🤖 AI Summary
This work addresses the semantic fragmentation and lack of a unified theoretical foundation in fuzzy logic programming. Methodologically, it systematically extends Approximation Fixpoint Theory (AFT) to multi-valued—particularly fuzzy—logic programming frameworks, reconstructing both stable model and well-founded semantics within AFT to achieve their unified characterization. It introduces the notion of fuzzy stratification and refined semantic variants, thereby exposing intrinsic relationships among existing semantics. The approach integrates multi-valued logical modeling, semantic reconstruction, and formal fixed-point analysis. The contributions include: (i) a general, scalable semantic framework for uncertain reasoning grounded in AFT; (ii) systematic, precise, and theoretically integrated semantics for fuzzy logic programs; and (iii) the first rigorous migration of AFT from classical two-valued to fuzzy logic, bridging a critical theoretical gap in the field.
📝 Abstract
Fuzzy logic programming is an established approach for reasoning under uncertainty.

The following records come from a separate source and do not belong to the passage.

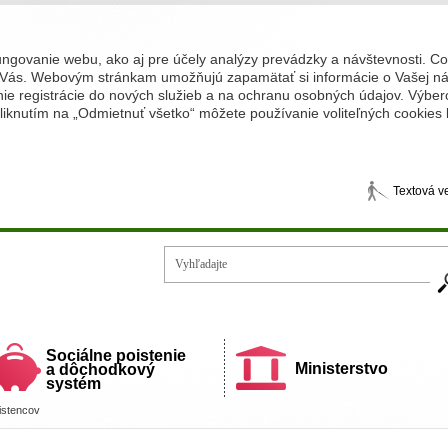
ungovanie webu, ako aj pre účely analýzy prevádzky a návštevnosti. C
Vás. Webovým stránkam umožňujú zapamätať si informácie o Vašej náv
 registrácie do nových služieb a na ochranu osobných údajov. Výberom
iknutím na „Odmietnuť všetko“ môžete používanie voliteľných cookies
Textová v
Vy
ecí a rodiny
Sociálne poistenie
Ministerstvo
a dôchodkový
systém
oistencov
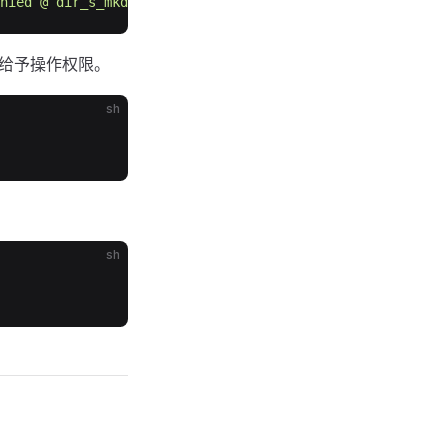
nied @ dir_s_mkdir - /usr/local/Frameworks
给予操作权限。
sh
sh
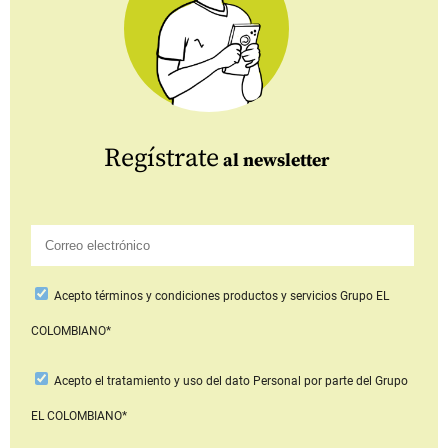
Regístrate
al newsletter
Acepto
términos y condiciones productos y servicios
Grupo EL
COLOMBIANO*
Acepto
el tratamiento y uso del dato Personal
por parte del Grupo
EL COLOMBIANO*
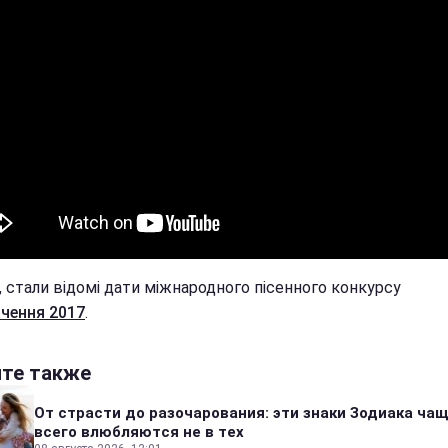
, стали відомі дати міжнародного пісенного конкурсу
чення 2017
.
йте также
От страсти до разочарования: эти знаки Зодиака ча
всего влюбляются не в тех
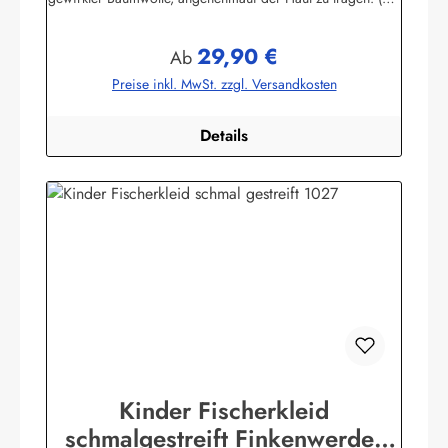
225 g/m²)Herstellerinformationen:AS Bekleidungswerk
GmbHHeglitzer Str. 1226409 Wittmundinfo@modas-
29,90 €
bekleidung.de
Regulärer Preis:
Ab
Preise inkl. MwSt. zzgl. Versandkosten
Details
Kinder Fischerkleid
schmalgestreift Finkenwerder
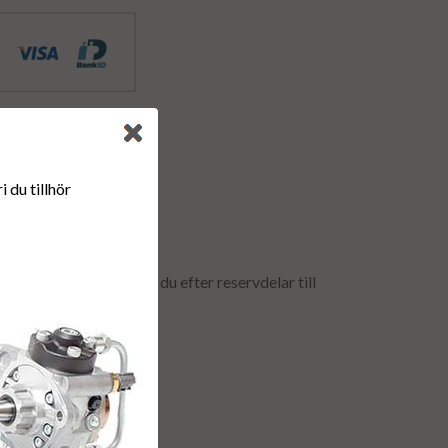
 du tillhör
Norden AB
ggs till löpande. Söker du efter reservdelar till
ller kontaktformuläret.
8-17.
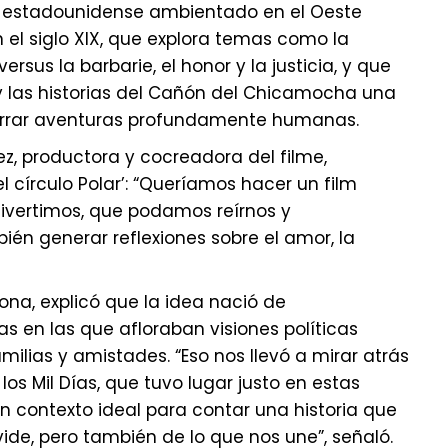
o estadounidense ambientado en el Oeste
el siglo XIX, que explora temas como la
versus la barbarie, el honor y la justicia, y que
y las historias del Cañón del Chicamocha una
arrar aventuras profundamente humanas.
, productora y cocreadora del filme,
círculo Polar’: “Queríamos hacer un film
ivertimos, que podamos reírnos y
én generar reflexiones sobre el amor, la
aona, explicó que la idea nació de
s en las que afloraban visiones políticas
amilias y amistades. “Eso nos llevó a mirar atrás
los Mil Días, que tuvo lugar justo en estas
 contexto ideal para contar una historia que
ide, pero también de lo que nos une”, señaló.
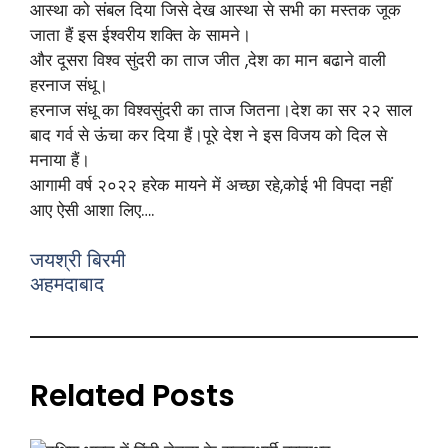
आस्था को संबल दिया जिसे देख आस्था से सभी का मस्तक जूक
जाता हैं इस ईश्वरीय शक्ति के सामने।
और दूसरा विश्व सुंदरी का ताज जीत ,देश का मान बढाने वाली
हरनाज संधू।
हरनाज संधू का विश्वसुंदरी का ताज जितना।देश का सर २२ साल
बाद गर्व से ऊंचा कर दिया हैं।पूरे देश ने इस विजय को दिल से
मनाया हैं।
आगामी वर्ष २०२२ हरेक मायने में अच्छा रहे,कोई भी विपदा नहीं
आए ऐसी आशा लिए….
जयश्री बिरमी
अहमदाबाद
Related Posts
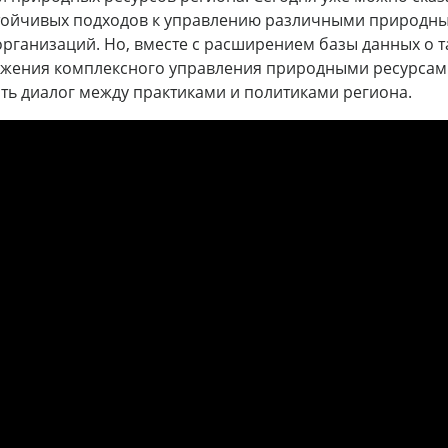
стойчивых подходов к управлению различными природны
рганизаций. Но, вместе с расширением базы данных о т
ижения комплексного управления природными ресурсам
ть диалог между практиками и политиками региона.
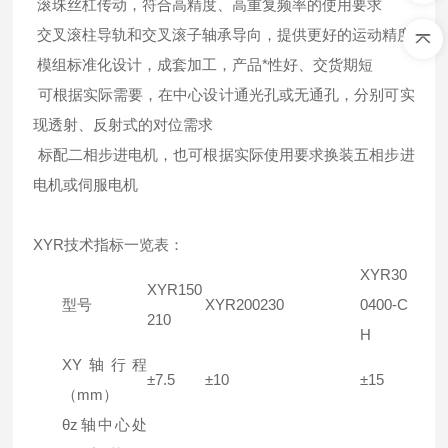
滚珠丝杠传动，符合高精度、高重复频率的使用要求
交叉滚柱导轨和交叉滚子轴承导向，提供更好的运动精度
模组标准化设计，成套加工，产品*性好、交货期短
可根据实际需要，在中心设计通光孔或无通孔，分别可实
现透射、反射式的对位需求
标配二相步进电机，也可根据实际使用要求换装五相步进
电机或伺服电机
XYR技术指标一览表：
XYR30
XYR150
型号
XYR200230
0400-C
210
H
XY轴行程
±7.5
±10
±15
（mm）
θz轴中心处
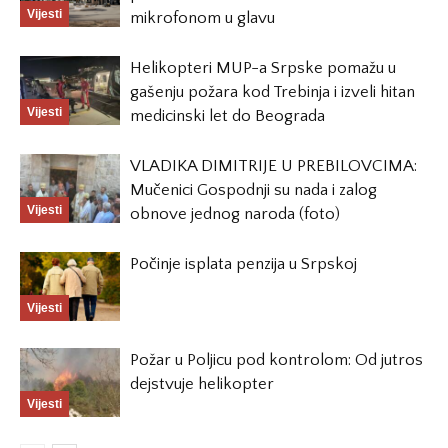
Vijesti
mikrofonom u glavu
Helikopteri MUP-a Srpske pomažu u
gašenju požara kod Trebinja i izveli hitan
Vijesti
medicinski let do Beograda
VLADIKA DIMITRIJE U PREBILOVCIMA:
Mučenici Gospodnji su nada i zalog
Vijesti
obnove jednog naroda (foto)
Počinje isplata penzija u Srpskoj
Vijesti
Požar u Poljicu pod kontrolom: Od jutros
dejstvuje helikopter
Vijesti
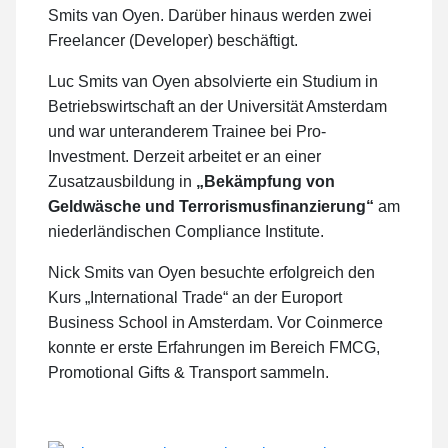
Smits van Oyen. Darüber hinaus werden zwei
Freelancer (Developer) beschäftigt.
Luc Smits van Oyen absolvierte ein Studium in
Betriebswirtschaft an der Universität Amsterdam
und war unteranderem Trainee bei Pro-
Investment. Derzeit arbeitet er an einer
Zusatzausbildung in
„Bekämpfung von
Geldwäsche und Terrorismusfinanzierung“
am
niederländischen Compliance Institute.
Nick Smits van Oyen besuchte erfolgreich den
Kurs „International Trade“ an der Europort
Business School in Amsterdam. Vor Coinmerce
konnte er erste Erfahrungen im Bereich FMCG,
Promotional Gifts & Transport sammeln.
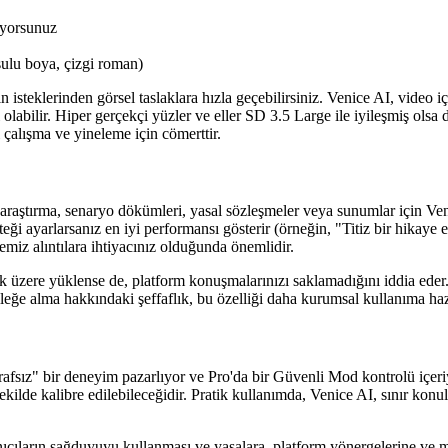
tüyorsunuz
 sulu boya, çizgi roman)
 isteklerinden görsel taslaklara hızla geçebilirsiniz. Venice AI, video iç
olabilir. Hiper gerçekçi yüzler ve eller SD 3.5 Large ile iyileşmiş ols
 çalışma ve yineleme için cömerttir.
raştırma, senaryo dökümleri, yasal sözleşmeler veya sunumlar için Venic
isteği ayarlarsanız en iyi performansı gösterir (örneğin, "Titiz bir hikay
 temiz alıntılara ihtiyacınız olduğunda önemlidir.
k üzere yüklense de, platform konuşmalarınızı saklamadığını iddia eder.
eğe alma hakkındaki şeffaflık, bu özelliği daha kurumsal kullanıma hazır
arafsız" bir deneyim pazarlıyor ve Pro'da bir Güvenli Mod kontrolü içer
ek şekilde kalibre edilebileceğidir. Pratik kullanımda, Venice AI, sınır k
ıcıların sağduyuyu kullanması ve yasalara, platform yönergelerine ve m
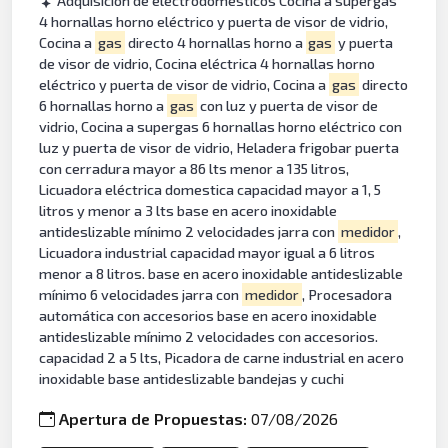
Adquisición de electrodomésticos Cocina a supergas
4 hornallas horno eléctrico y puerta de visor de vidrio,
Cocina a
gas
directo 4 hornallas horno a
gas
y puerta
de visor de vidrio, Cocina eléctrica 4 hornallas horno
eléctrico y puerta de visor de vidrio, Cocina a
gas
directo
6 hornallas horno a
gas
con luz y puerta de visor de
vidrio, Cocina a supergas 6 hornallas horno eléctrico con
luz y puerta de visor de vidrio, Heladera frigobar puerta
con cerradura mayor a 86 lts menor a 135 litros,
Licuadora eléctrica domestica capacidad mayor a 1, 5
litros y menor a 3 lts base en acero inoxidable
antideslizable mínimo 2 velocidades jarra con
medidor
,
Licuadora industrial capacidad mayor igual a 6 litros
menor a 8 litros. base en acero inoxidable antideslizable
mínimo 6 velocidades jarra con
medidor
, Procesadora
automática con accesorios base en acero inoxidable
antideslizable mínimo 2 velocidades con accesorios.
capacidad 2 a 5 lts, Picadora de carne industrial en acero
inoxidable base antideslizable bandejas y cuchi
Apertura de Propuestas:
07/08/2026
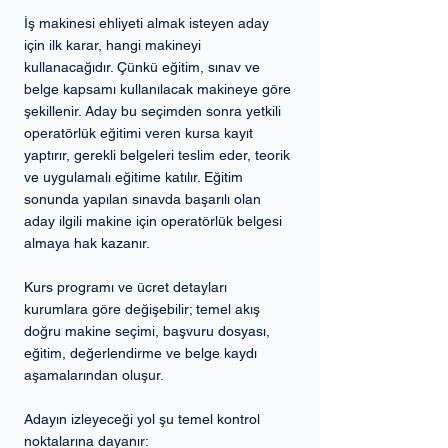
İş makinesi ehliyeti almak isteyen aday 
için ilk karar, hangi makineyi 
kullanacağıdır. Çünkü eğitim, sınav ve 
belge kapsamı kullanılacak makineye göre 
şekillenir. Aday bu seçimden sonra yetkili 
operatörlük eğitimi veren kursa kayıt 
yaptırır, gerekli belgeleri teslim eder, teorik 
ve uygulamalı eğitime katılır. Eğitim 
sonunda yapılan sınavda başarılı olan 
aday ilgili makine için operatörlük belgesi 
almaya hak kazanır.
Kurs programı ve ücret detayları 
kurumlara göre değişebilir; temel akış 
doğru makine seçimi, başvuru dosyası, 
eğitim, değerlendirme ve belge kaydı 
aşamalarından oluşur.
Adayın izleyeceği yol şu temel kontrol 
noktalarına dayanır:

Several semantics from classical, two-valued logic programming have been generalized to the case of fuzzy logic programs. In this paper, we show that two of the most prominent classical semantics, namely the stable model and the well-founded semantics, can be reconstructed within the general framework of approximation fixpoint theory (AFT). This not only widens the scope of AFT from two- to many-valued logics, but allows a wide range of existing AFT results to be applied to fuzzy logic programming. As first examples of such applications, we clarify the formal relationship between existing semantics, generalize the notion of stratification from classical to fuzzy logic programs, and devise "more precise" variants of the semantics.